You know why the “bailout for unions” storyline completely collapses under examination? Because union members—the people who, after all, built these companies—gave up a lot to save them. They made concessions on wages, benefits and retiree pensions. They offered to lose things that they had fought and bargained for because they wanted to protect the industry not just for them but for workers after them. It will not be easy to win back the things that were promised them, things they let go at personal cost. As the president said, that’s actual sacrifice. That’s not the action of a greedy special interest looking to loot the taxpayer, that’s the action of a group of people who understand what “the economy” really means.

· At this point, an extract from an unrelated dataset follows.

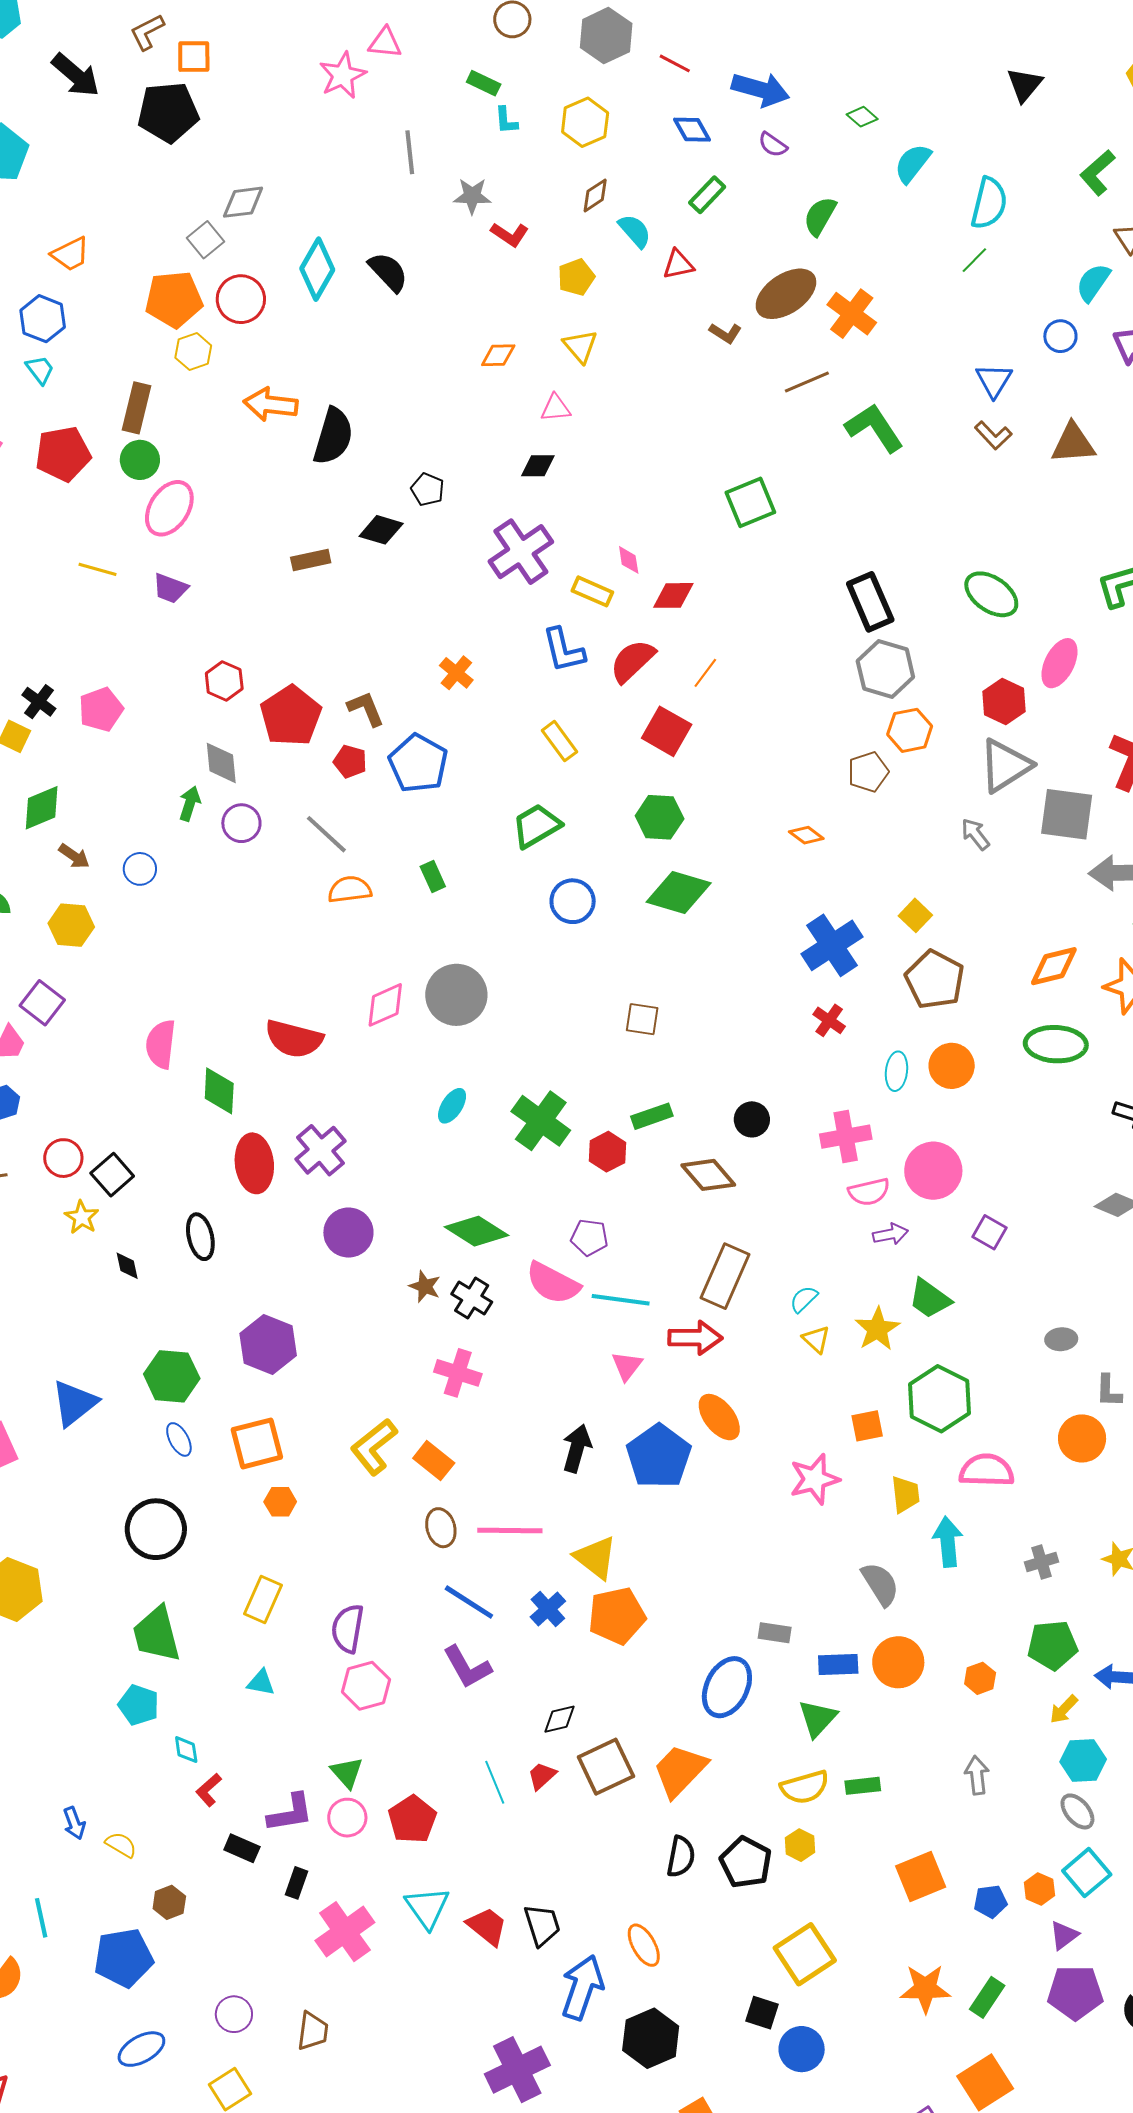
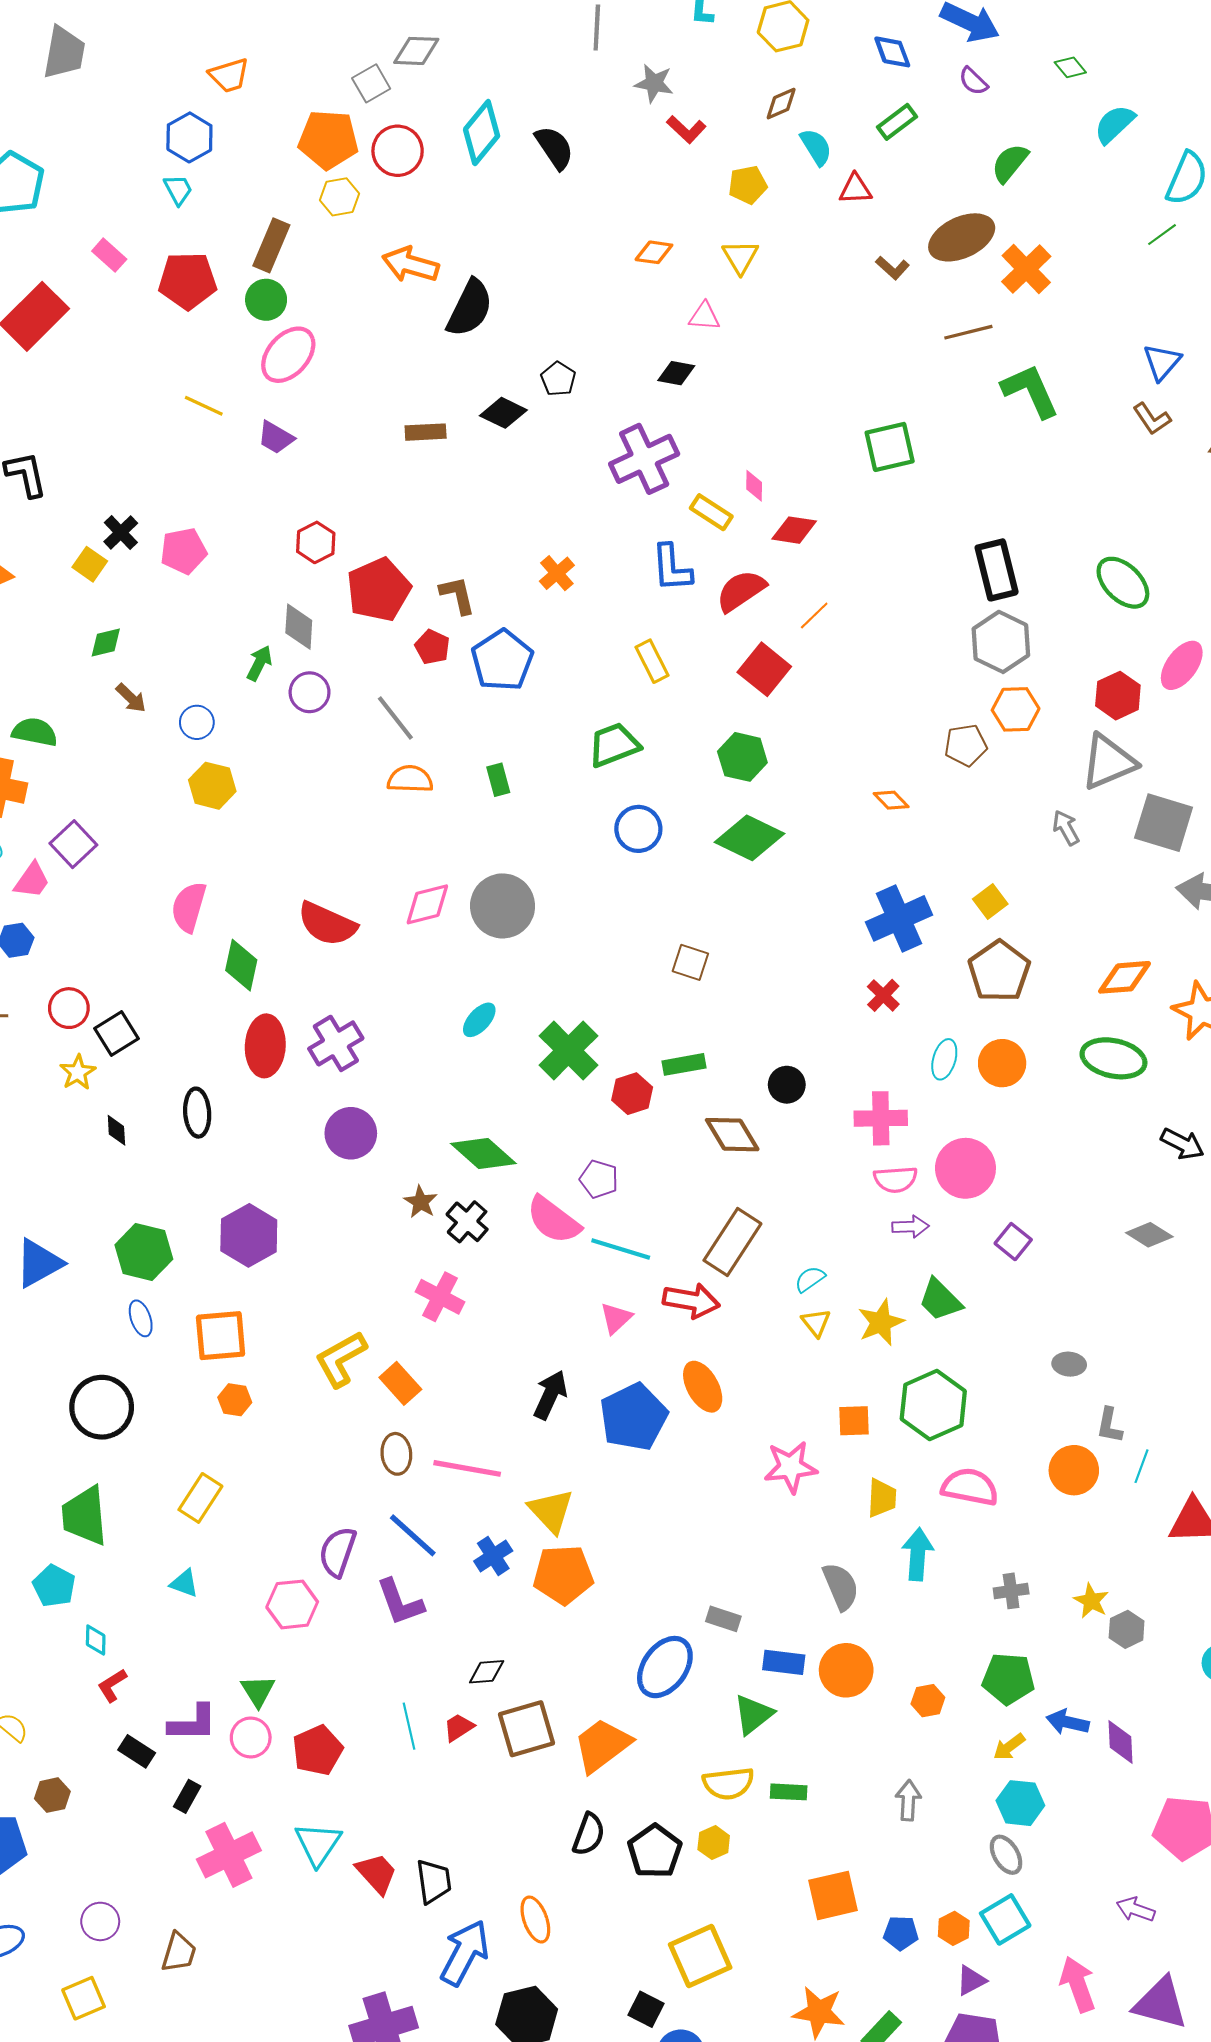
green diamond: (42, 808) -> (106, 642), size x0.7
yellow hexagon: (71, 925) -> (212, 786), moved
purple semicircle: (348, 1629) -> (338, 1552), moved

If you think “the economy” is purely about the bank accounts of the 1%, maybe a program like the auto rescue doesn’t make a lot of sense. But if—like our members do—you think of the “the economy” as meaning how we’re all doing, then saving those jobs, for the past three years and for the future, is vital.
When the people we talk to talk about the economy, they mean something simple. Can I get a job? Can I stay out of debt, feed my family, and not go bankrupt if I get sick? Will I and my neighbors be able to stay in our homes? Will my kids be able to get a decent education and build a life for themselves? After a lifetime of hard work, will I be able to retire? Candidates of both parties need to look at what they’re saying about “the economy” and figure out how it answers those questions.